Micheal Chukwuebuka, Reporting
GOLDEN Globe-winning actress, singer, and Emmy Award nominee, Linda Lavin, has passed away at the age of 87.
According to her representatives, Lavin, who was a singer popularly known for starring in the CBS sitcom “Alice” for nearly a decade, died due to complications from recently discovered lung cancer.
Lavin’s long, illustrious career spanned both the stage and the screen and started at a young age; born into a musical family, Lavin has been performing since the age of 5, according to her alma mater, William & Mary.
She got her big break in New York, cutting her teeth in Broadway plays and musicals throughout the 1960s.

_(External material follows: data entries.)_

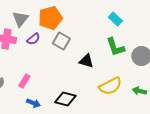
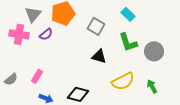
gray square: (61, 41) -> (96, 26), moved
green arrow: (139, 91) -> (152, 86), turned 48

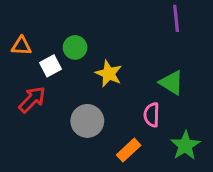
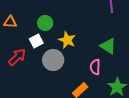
white square: (51, 66) -> (36, 41), moved
gray circle: (87, 121) -> (53, 60), moved

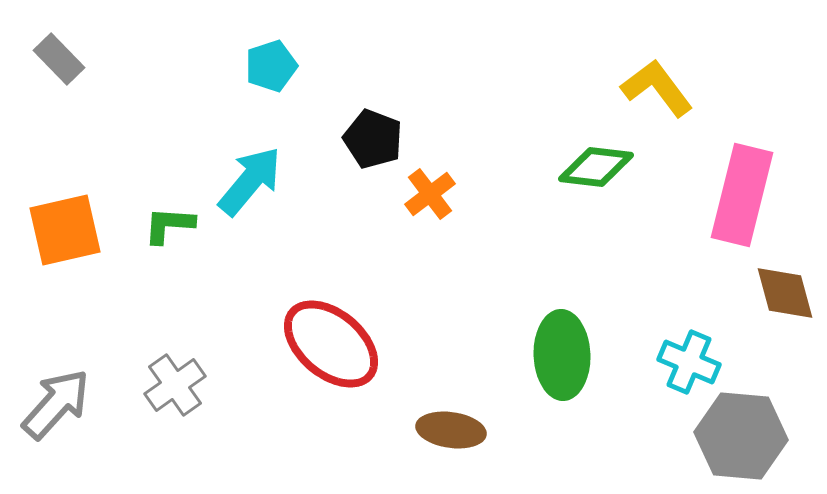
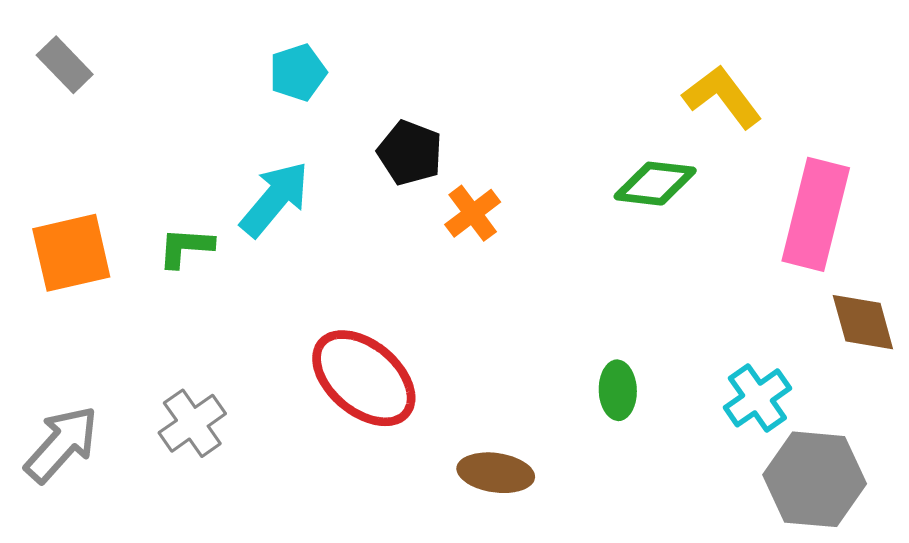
green ellipse: (562, 355) -> (618, 390), size x0.6
cyan cross: (689, 362) -> (757, 398), turned 32

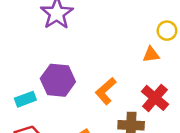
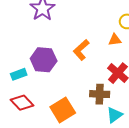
orange L-shape: (106, 91) -> (81, 50), moved

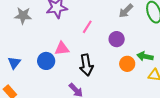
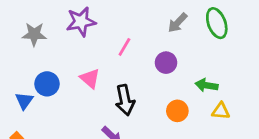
pink triangle: (62, 49) -> (90, 78), turned 49
blue circle: (46, 61) -> (47, 84), moved
orange circle: (127, 64) -> (177, 111), moved

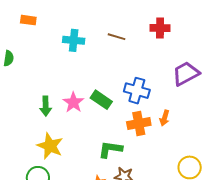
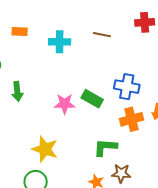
orange rectangle: (28, 20) -> (20, 31), moved
pink star: (73, 102) -> (65, 104), turned -30
green arrow: (46, 106) -> (17, 91), moved

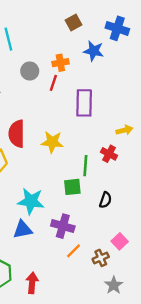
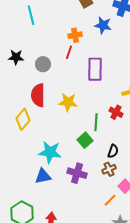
gray circle: (30, 71) -> (43, 64), moved
green square: (72, 187) -> (85, 140), turned -35
orange line: (73, 251) -> (110, 200), moved
brown cross: (101, 258) -> (109, 169), moved

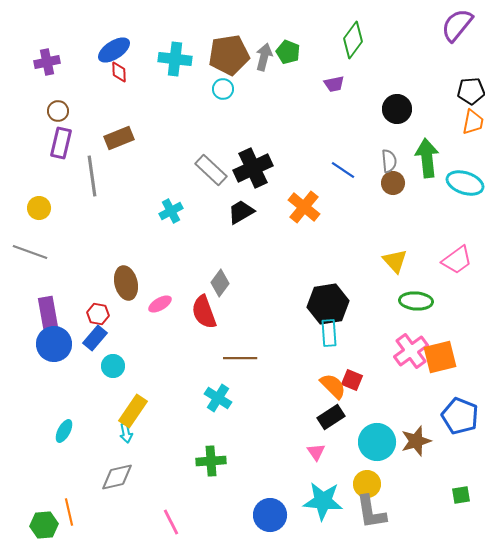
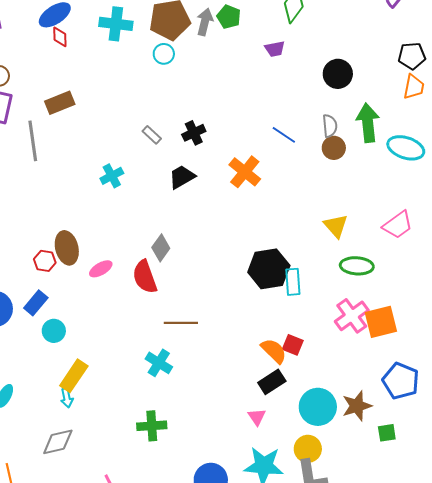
black cross: (253, 168) -> (194, 133), size x0.6
gray rectangle: (211, 170) -> (152, 135), size x0.6
red hexagon: (98, 314) -> (45, 261), moved
cyan rectangle: (329, 333) -> (293, 282), moved
green square: (461, 495) -> (387, 433), moved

She starred in the 1966 musical “It’s a Bird … It’s a Plane … It’s Superman,” with the New York Times review at the time praising her performance as “fresh.” “I wish she was in every musical and revue,” wrote Times critic Stanley Kauffmann.
She played the titular character throughout the show’s entire nine-season run from 1976 to 1985, during which she won two Golden Globes, was nominated a third time, and was also nominated for an Emmy Award.
In the following years she juggled television, film and theater, nabbing a Tony Award for her lead role in the 1986 play “Broadway Bound” – and more Tony nominations for several other projects.
Her work never slowed over the years, with stints in voice acting, directing and producing, and teaching master classes at William & Mary.
Her most recent performance was in the Netflix show “No Good Deed,” following three families fighting to buy the same house – which released earlier this month.
She had been set to act in another play, “Mid-Century Modern,” in California in January, according to CNN.
Stonix News reports that the news of her death has sparked tributes and messages of mourning from those in Hollywood and Broadway who remembered her as a respected veteran who shaped the industry.